La seguidilla de episodios recientes en materia de orden público, manejos políticos, convivencia y cultura ciudadana deberían preocuparnos tanto como nos trasnochan las polémicas reformas del gobierno, el elevado costo de vida o el cambio climático. Sin embargo, abundan los golpes de pecho y las justificaciones a la par que escasea la coherencia en las acciones.
No es posible que hayamos cedido a una ‘fase de alistamiento de cese al fuego’ con una guerrilla que, en el entre tanto, por cuenta de un inhumano paro armado que levantó una vez, en su lógica despiadada, a bien tuvo hacerlo; arrastraba al borde de la hambruna a más de 9.000 chocoanos. Menos entendible resulta, en medio de semejante afrenta, la extensión del decreto que deja exentos de capturas a sus cabecillas y, además, pida el Ejecutivo ‘desescalar el lenguaje’.
Tampoco tiene sentido que el Presidente, con eufemismos, se las arregle para evitar pronunciar la palabra secuestro ni que su ministro de Defensa gradúe de imprudentes a quienes se movilizan por territorios que deberían estar bajo el control legítimo de la fuerza del Estado. Laxitud va, laxitud viene, con aquellos que acorralados nos mantienen.
Fatigados, creíamos haberlo visto todo. No obstante, reaparece en escena ‘Ñoño’ Elías. Al exsenador, condenado por corrupción, lo recibe Shagún, su pueblo natal, cual si fuera un dios y al exnarcotraficante, Samuel Santander Lopesierra, lo vitorean al anunciar, a pesar de la conocida inhabilidad constitucional, su candidatura a la Alcaldía de Maicao. Escenas versión 2023 que recuerdan la horrenda época de Pablo Escobar idolatrado en los barrios de Medellín.
Producto de una institucionalidad débil, nulo temor a la justicia y peligrosas narrativas contra la Fuerza Pública las dantescas escenas continúan. A la colección de increíbles, tenemos que sumar al policía que prefirió dejarse golpear de un extranjero en chancletas antes que defenderse y terminar en problemas. Por si fuera poco, se hicieron costumbre las descaradas colatones en Transmilenio y, una mañana cualquiera, amanecemos con un conductor del Sitp apuñalado tras impedir el acceso a un pasajero al que manifestó que había sobrecupo.
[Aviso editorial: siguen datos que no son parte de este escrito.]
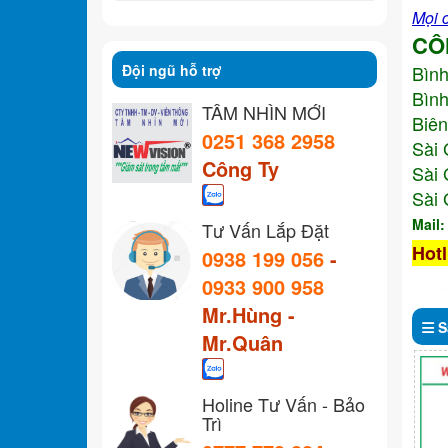
Mọi c
CÔ
Đội ngũ hỗ trợ
Bìn
Bình
TẦM NHÌN MỚI
Biên
0251 368 2958
Sài 
Công Ty
Sài 
Sài 
Mail
Tư Vấn Lắp Đặt
Hotl
0938 199 056
-
0933 900 958
Mr.Hùng -
S
Mr.Quân
Holine Tư Vấn - Bảo
Trì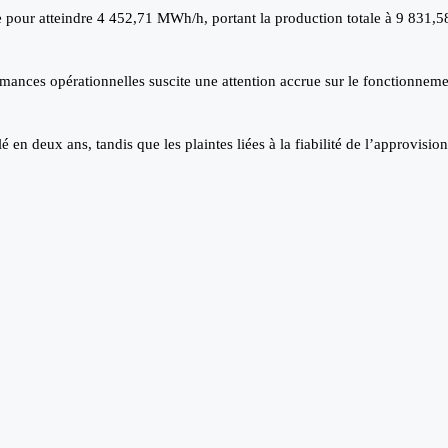
 pour atteindre 4 452,71 MWh/h, portant la production totale à 9 831,5
ormances opérationnelles suscite une attention accrue sur le fonctionne
en deux ans, tandis que les plaintes liées à la fiabilité de l’approvisio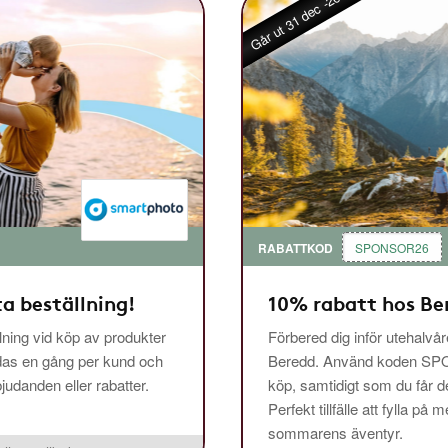
Går ut 31 dec -26
RABATTKOD
SPONSOR26
ta beställning!
10% rabatt hos Be
lning vid köp av produkter
Förbered dig inför utehalvå
das en gång per kund och
Beredd. Använd koden SPO
udanden eller rabatter.
köp, samtidigt som du får de
Perfekt tillfälle att fylla p
sommarens äventyr.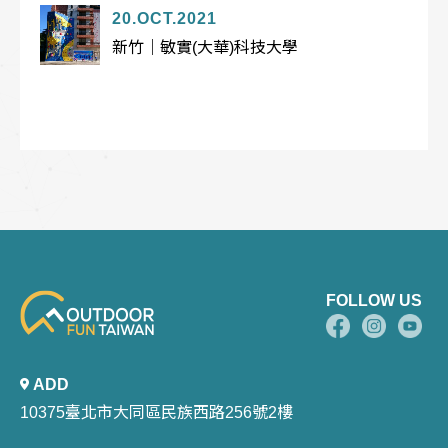
20.OCT.2021
新竹｜敏實(大華)科技大學
FOLLOW US
ADD
10375臺北市大同區民族西路256號2樓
¿En qué momento y alrededor de qué premisa lo correcto dejó de serlo? La política y sus representantes están en deuda de abordar estos asuntos. Igual la academia. Incluso las familias, a las que el acelere de la vida volvió dispersas. Desestimar la escala de valores para abrir camino a la anarquía, con la excusa de una falsa equidad, ha hecho florecer el irrespeto. Nos ha llevado a ser más violentos.
La seductora idea de decisiones libres de consecuencias envalentona y pisotea. Sepulta la ética e involuciona. Por los que vienen detrás, hay que poner la problemática en la agenda y convocar a todos los actores posibles. Los discursos de una Colombia mejor se quedarán en meras utopías mientras la respuesta colectiva siga siendo esta permisividad casi enfermiza.